The votes that really matter now are not the 28 million already cast in this epic struggle, or the six million or so that may be in the nine primaries that remain. Nor are they even the 2.3 million cast in January's "rogue" primaries in Michigan and Florida, voided by the party because they were held too early. Having easily won both, Clinton now desperately wants them to count, to make the case that she, not Obama, leads in the popular vote.

After 18 months of campaigning, and four months' of primaries and caucuses across more than 40 states, the two candidates are divided by just 134 delegates. Yes, Obama leads and remains clear favourite for the nomination. But even he cannot nail down victory without support from the 300 "super-delegates" or party elders, who have yet to make up their minds. Despite his lacklustre performance in Pennsylvania, they continue to trickle to his side. But until the trickle becomes a flood, Clinton will not give in. Herewith, a guide to the tortuous weeks, maybe months ahead.

When is the earliest a winner might emerge?

Conceivably, the party could be put out of its misery by the results in North Carolina and Indiana. In the former, where over a third of registered Democrats are black, Clinton is expected to lose heavily. Indiana, however, is shaping up as the latest make-or-break moment. A mix of city and country, of old industry and new, it's the one "heartland state" left on the calendar, where the candidates are currently neck-and-neck in the polls. If Obama pulls off a convincing double on 6 May, even the infinitely resilient Clinton may read the writing on the wall – especially if previously uncommitted super-delegates cascade to Obama.

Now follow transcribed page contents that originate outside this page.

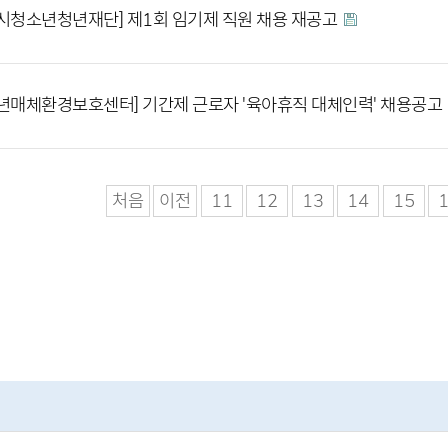
시청소년청년재단] 제1회 임기제 직원 채용 재공고
년매체환경보호센터] 기간제 근로자 '육아휴직 대체인력' 채용공고
처음
이전
11
12
13
14
15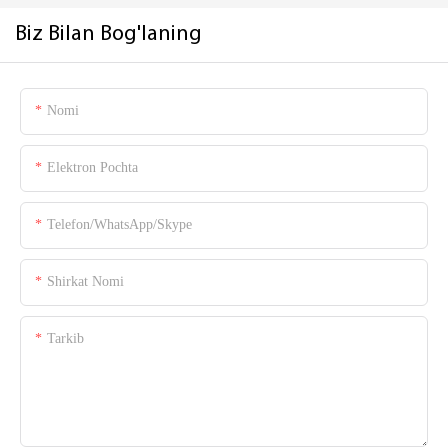
Biz Bilan Bog'laning
Nomi
Elektron Pochta
Telefon/WhatsApp/Skype
Shirkat Nomi
Tarkib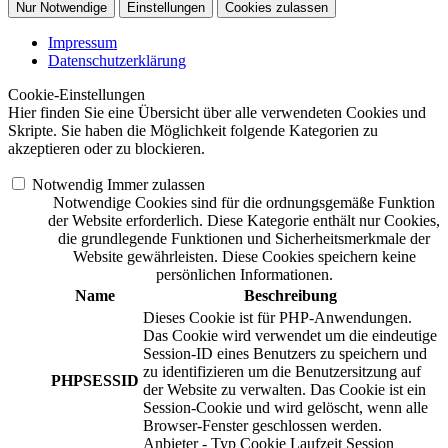
Nur Notwendige
Einstellungen
Cookies zulassen
Impressum
Datenschutzerklärung
Cookie-Einstellungen
Hier finden Sie eine Übersicht über alle verwendeten Cookies und
Skripte. Sie haben die Möglichkeit folgende Kategorien zu
akzeptieren oder zu blockieren.
Notwendig
Immer zulassen
Notwendige Cookies sind für die ordnungsgemäße Funktion
der Website erforderlich. Diese Kategorie enthält nur Cookies,
die grundlegende Funktionen und Sicherheitsmerkmale der
Website gewährleisten. Diese Cookies speichern keine
persönlichen Informationen.
Name
Beschreibung
Dieses Cookie ist für PHP-Anwendungen.
Das Cookie wird verwendet um die eindeutige
Session-ID eines Benutzers zu speichern und
zu identifizieren um die Benutzersitzung auf
PHPSESSID
der Website zu verwalten. Das Cookie ist ein
Session-Cookie und wird gelöscht, wenn alle
Browser-Fenster geschlossen werden.
Anbieter
-
Typ
Cookie
Laufzeit
Session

More prosaically, she may run out of money as fundraisers decide that she no longer has any hope.

Yes, she vows to stay in the race until the convention, come what may. But no candidate in history has publicly admitted they will quit until the moment they announce they are doing just that. On the other hand, suppose 6 May proves a banner night, in which she runs close to Obama in North Carolina and wins solidly in Indiana. She would have even stronger grounds to ask wavering super-delegates to stay their hands.

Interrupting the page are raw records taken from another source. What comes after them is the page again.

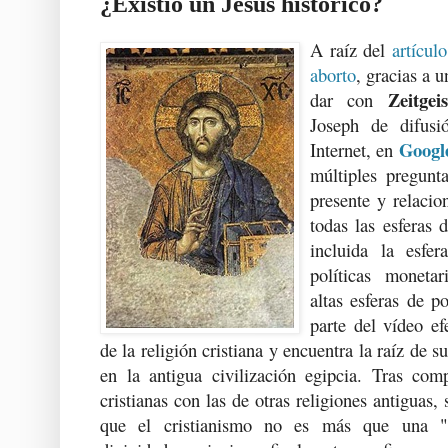
¿Existió un Jesús histórico?
A raíz del
artícul
aborto
, gracias a 
Zeitgeis
dar con
Joseph de difusi
Googl
Internet, en
múltiples pregunt
presente y relacion
todas las esferas 
incluida la esfer
políticas moneta
altas esferas de p
parte del vídeo ef
de la religión cristiana y encuentra la raíz de 
en la antigua civilización egipcia. Tras comp
cristianas con las de otras religiones antiguas,
que el cristianismo no es más que una "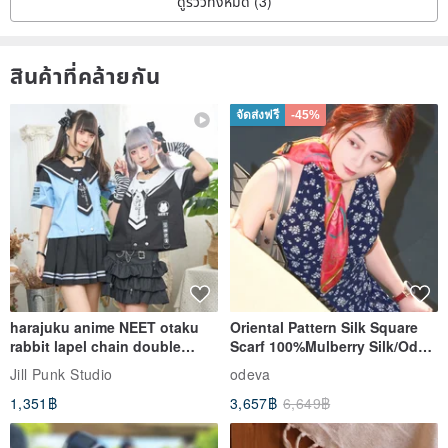
ดูรีวิวทั้งหมด (3)
สินค้าที่คล้ายกัน
จัดส่งฟรี
-45%
harajuku anime NEET otaku
Oriental Pattern Silk Square
rabbit lapel chain double
Scarf 100%Mulberry Silk/Ode
breasted sailor top JJ2540
to the Yi Tribe–Courage
Jill Punk Studio
odeva
1,351฿
3,657฿
6,649฿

So what if Indiana and North Carolina don't do the trick?

At the least, Democrats would then have to wait until the primary season ends with votes in Montana and South Dakota on 3 June. The final seven contests, including heavily Hispanic Puerto Rico and the two Appalachian states of West Virginia and Kentucky, on balance favour Clinton. But, remember, it is mathematically impossible for either her or Obama to reach the 2,025-delegate winning post without super-delegates.

What might happen then?

June is the next, and most likely, moment for an orderly denouement. At this stage, Obama would still be firm favourite. Most projections are that, taking pledged delegates and declared super-delegates together, he would finish with more than 1,900 delegates and need barely 100 more to win. Clinton, by contrast, would still be well over 200 short.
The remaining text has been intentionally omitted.